Excavations in the southeastern part of the Odeion (concert hall) located immediately behind and in its southwest corner, even touching the Hadrianic Nymphaeum (see Hadrianic Nymphaeum 2004), continued to produce one surprise after the other (see Odeion, August 14-18). The amazing state of preservation of the building is more than stunning. Previously, we believed that the visible depression corresponding with the curved auditorium, of which none of the seats were visible at the surface, indicated that the structure had been largely depleted of its building materials for constructing the nearby caravan route to Isparta, which crosses the stage building diagonally. Instead we exposed an almost completely preserved corridor with vaulted accesses to both the seats and the stage proper. The walls of this corridor had completely been buried and still stood 6.23 m high in a perfect state of preservation (see Find of the Week, August 14-18).
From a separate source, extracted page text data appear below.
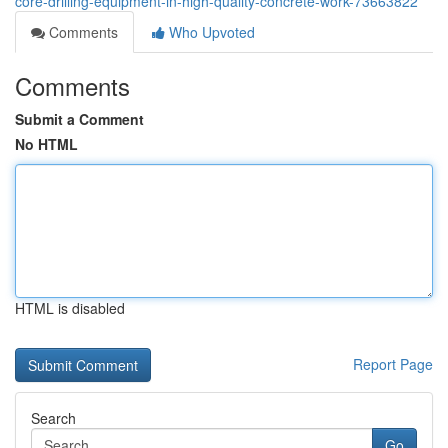
core-drilling-equipment-in-high-quality-concrete-work-73663822
Comments
Who Upvoted
Comments
Submit a Comment
No HTML
HTML is disabled
Report Page
Search
Go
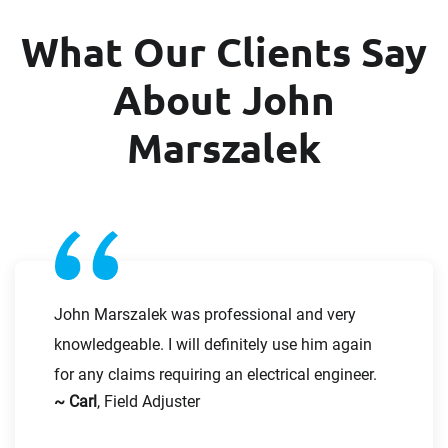
What Our Clients Say
Last Name
About John
First Name
Marszalek
Email
Last Name
Company
Email
John Marszalek was professional and very
knowledgeable. I will definitely use him again
Work Phone Number
for any claims requiring an electrical engineer.
~ Carl
, Field Adjuster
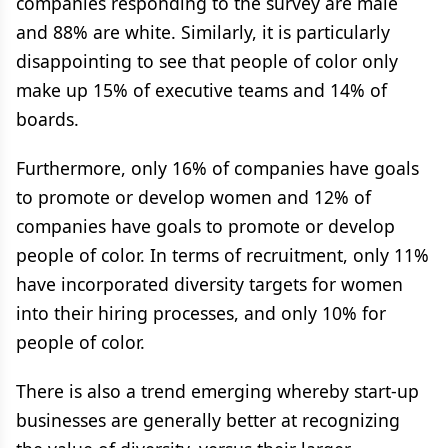
companies responding to the survey are male
and 88% are white. Similarly, it is particularly
disappointing to see that people of color only
make up 15% of executive teams and 14% of
boards.
Furthermore, only 16% of companies have goals
to promote or develop women and 12% of
companies have goals to promote or develop
people of color. In terms of recruitment, only 11%
have incorporated diversity targets for women
into their hiring processes, and only 10% for
people of color.
There is also a trend emerging whereby start-up
businesses are generally better at recognizing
During the first part of the week, we continued digging in the southeast corner of what must have been the podium, were we reached a level of 1.70 m below the top of the door lintel of the eastern door of the scene building (see Odeion, August 14-18). A lot of big and small architectural fragments were concentrated near to that entrance, undoubtedly one of five. An interesting find was a fragment of an architrave with a small part of an inscription in large nicely carving characters. This fragment possibly belonged to a building inscription either located above the excavated entrance to the podium or to the entablature of the actual stage building. Unfortunately the inscription fragment consisted only of 3 characters so that no interpretation could be made. Yet, it is more than likely that other parts will turn up next year. A closer look at one of the doorposts also revealed a late antique graffito reading: "everything belongs to the Christians". Among the finds, there was a console, once supporting a doorlintel of the stage building's back wall. Yet, as it is clearly of 3rd century A.D. date, this means that the stage building inside the Odeion was either built or repaired at a later stage.
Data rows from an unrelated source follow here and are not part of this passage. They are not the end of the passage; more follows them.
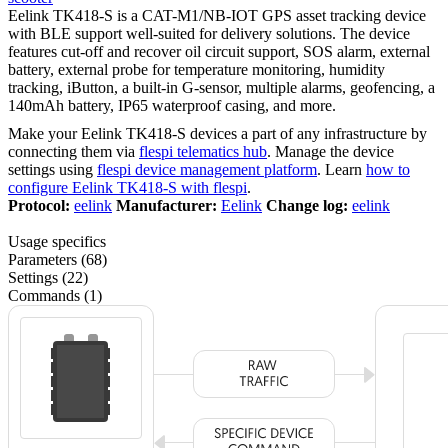
Eelink TK418-S is a CAT-M1/NB-IOT GPS asset tracking device
with BLE support well-suited for delivery solutions. The device
features cut-off and recover oil circuit support, SOS alarm, external
battery, external probe for temperature monitoring, humidity
tracking, iButton, a built-in G-sensor, multiple alarms, geofencing, a
140mAh battery, IP65 waterproof casing, and more.
Make your Eelink TK418-S devices a part of any infrastructure by
connecting them via
flespi telematics hub
. Manage the device
settings using
flespi device management platform
. Learn
how to
configure Eelink TK418-S with flespi
.
Protocol:
eelink
Manufacturer:
Eelink
Change log:
eelink
Usage specifics
Parameters (68)
Settings (22)
Commands (1)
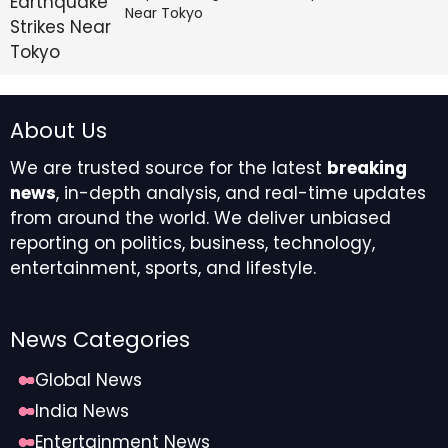
Near Tokyo
From a cash flow perspective, the business generated
$616.8 million in cash provided by operating activities,
an improvement from the $581.8 million generated in
2024, highlighting the strong cash conversion
About Us
characteristics inherent to the company’s
replacement-driven business model. Selling, general,
We are trusted source for the latest
breaking
and administrative (SG&A) expenses did experience
news
, in-depth analysis, and real-time updates
upward pressure, increasing 2.7% year-over-year to
from around the world. We deliver unbiased
$776.3 million, primarily attributable to elevated
reporting on politics, business, technology,
employee costs related to wages and management
entertainment, sports, and lifestyle.
incentives.
Segmental Performance
News Categories
Dynamics
Global News
India News
The segmental divergence was particularly
pronounced during the fourth quarter of 2025. The
Entertainment News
The remaining part of the week, the team returned to the entrance hall where it reached the ancient floor level in a sondage in the southeastern corner. The structure is even more impressive than we already thought as the east wall of the entrance hall and the adjoining sections of the north and south walls still stand to their original height of 6.23 m. A kind of slightly projecting plinth runs along the entire wall just above the foundations and the floor level. Unfortunately the original floor was already removed in ancient times, as is often the case at Sagalassos. Most probably it consisted of limestone slabs as some of those were discovered below the western arched passageway (see below). During the last day of the excavations, a small test sounding was made along the vaulted passageway in the north wall of the entrance hall in order to date its foundation layers. Underneath two late antique substrates, a layer connected with the original construction of the Odeion was encountered. Unfortunately, this layer contained very few pottery sherds, but a provisional date for the first half of the second century A.D. could be established. This corresponds with previous assumptions that the very rigid style of the entablature fragments, best corresponded with the local building tradition between the reign of the Flavians and Trajan (ending in A.D. 117). As some of the stones of the back wall of the late Hadrianic nymphaeum, were clearly incorporated at a later stage into the southwest corner of the Odeion's facade, a Trajanic date for the Odeion seems likely. The completion of the nymphaeum thus created a wedge-like opening between both monuments, which respectively followed the orientation of the upper city focused on that of the Bouleuterion (Odeion) and that of the lower city oriented towards the Apollo Klarios shrine and the Lower Agora (Hadrianic nymphaeum).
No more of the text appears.